- Opening Delimiter -
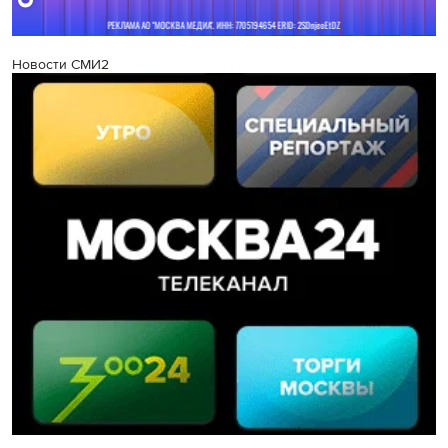
Новости СМИ2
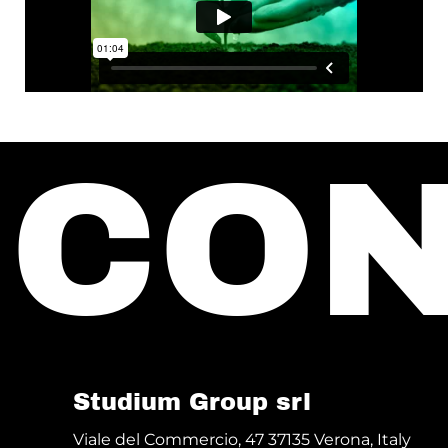
CON
Studium Group srl
Viale del Commercio, 47 37135 Verona, Italy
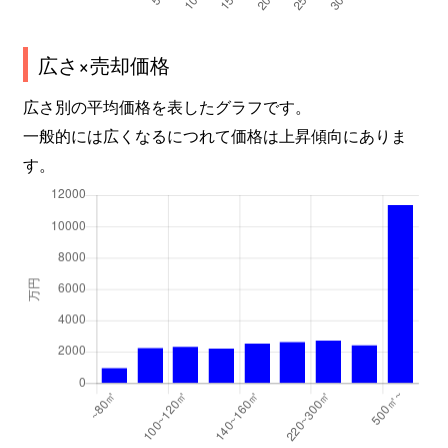
広さ×売却価格
広さ別の平均価格を表したグラフです。
一般的には広くなるにつれて価格は上昇傾向にありま
す。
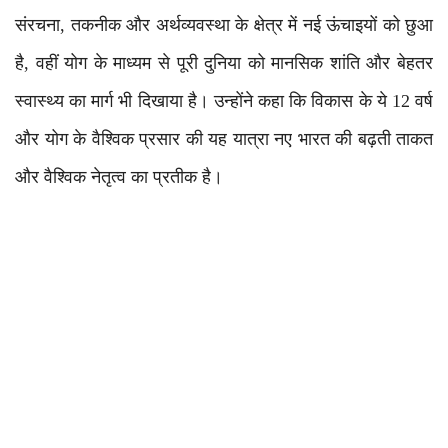
संरचना, तकनीक और अर्थव्यवस्था के क्षेत्र में नई ऊंचाइयों को छुआ
है, वहीं योग के माध्यम से पूरी दुनिया को मानसिक शांति और बेहतर
स्वास्थ्य का मार्ग भी दिखाया है। उन्होंने कहा कि विकास के ये 12 वर्ष
और योग के वैश्विक प्रसार की यह यात्रा नए भारत की बढ़ती ताकत
और वैश्विक नेतृत्व का प्रतीक है।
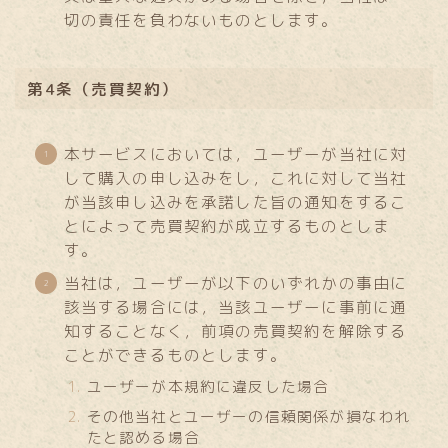
切の責任を負わないものとします。
第4条（売買契約）
本サービスにおいては，ユーザーが当社に対
して購入の申し込みをし，これに対して当社
が当該申し込みを承諾した旨の通知をするこ
とによって売買契約が成立するものとしま
す。
当社は，ユーザーが以下のいずれかの事由に
該当する場合には，当該ユーザーに事前に通
知することなく，前項の売買契約を解除する
ことができるものとします。
ユーザーが本規約に違反した場合
その他当社とユーザーの信頼関係が損なわれ
たと認める場合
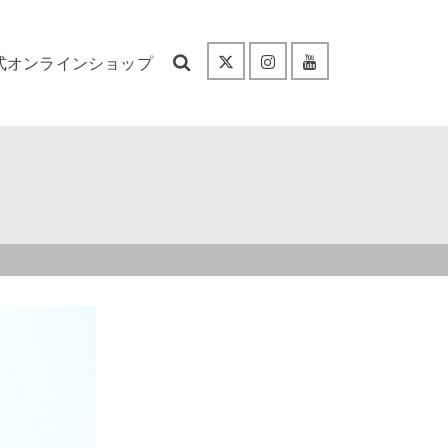
式オンラインショップ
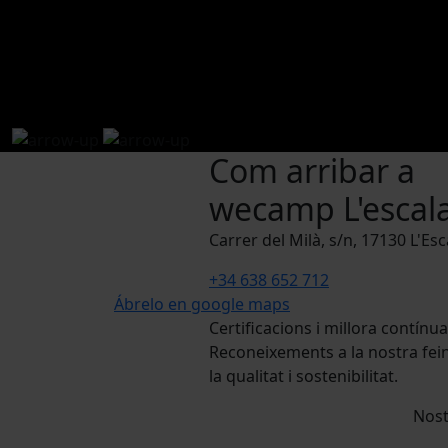
Com arribar a
wecamp L'escala
Carrer del Milà, s/n, 17130 L'Es
+34 638 652 712
Ábrelo en google maps
Certificacions i millora contínua
Reconeixements a la nostra fein
la qualitat i sostenibilitat.
Nost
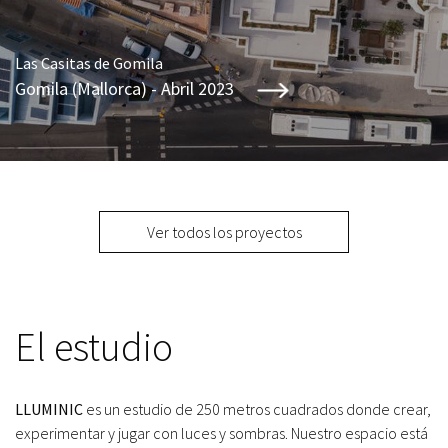
Las Casitas de Gomila
Gomila (Mallorca) - Abril 2023
Ver todos los proyectos
El estudio
LLUMINIC
es un estudio de 250 metros cuadrados donde crear,
experimentar y jugar con luces y sombras. Nuestro espacio está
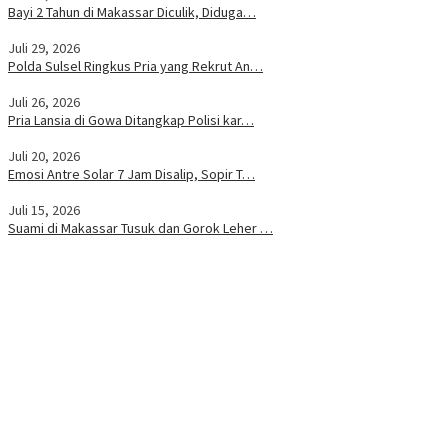
Bayi 2 Tahun di Makassar Diculik, Diduga…
Juli 29, 2026
Polda Sulsel Ringkus Pria yang Rekrut An…
Juli 26, 2026
Pria Lansia di Gowa Ditangkap Polisi kar…
Juli 20, 2026
Emosi Antre Solar 7 Jam Disalip, Sopir T…
Juli 15, 2026
Suami di Makassar Tusuk dan Gorok Leher …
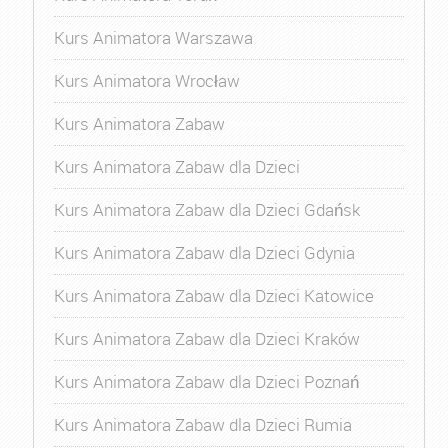
Kurs Animatora Warszawa
Kurs Animatora Wrocław
Kurs Animatora Zabaw
Kurs Animatora Zabaw dla Dzieci
Kurs Animatora Zabaw dla Dzieci Gdańsk
Kurs Animatora Zabaw dla Dzieci Gdynia
Kurs Animatora Zabaw dla Dzieci Katowice
Kurs Animatora Zabaw dla Dzieci Kraków
Kurs Animatora Zabaw dla Dzieci Poznań
Kurs Animatora Zabaw dla Dzieci Rumia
- Closing Delimiter -
▶ **EXERCISE REQUIREMENTS**
Only the lines from the one containing "Kurs Animatora Zabaw dla Dzieci Gdynia" through the end of the listing belong in the response, each reproduced exactly.

▶ **TASK OUTPUT**
Kurs Animatora Zabaw dla Dzieci Gdynia
Kurs Animatora Zabaw dla Dzieci Katowice
Kurs Animatora Zabaw dla Dzieci Kraków
Kurs Animatora Zabaw dla Dzieci Poznań
Kurs Animatora Zabaw dla Dzieci Rumia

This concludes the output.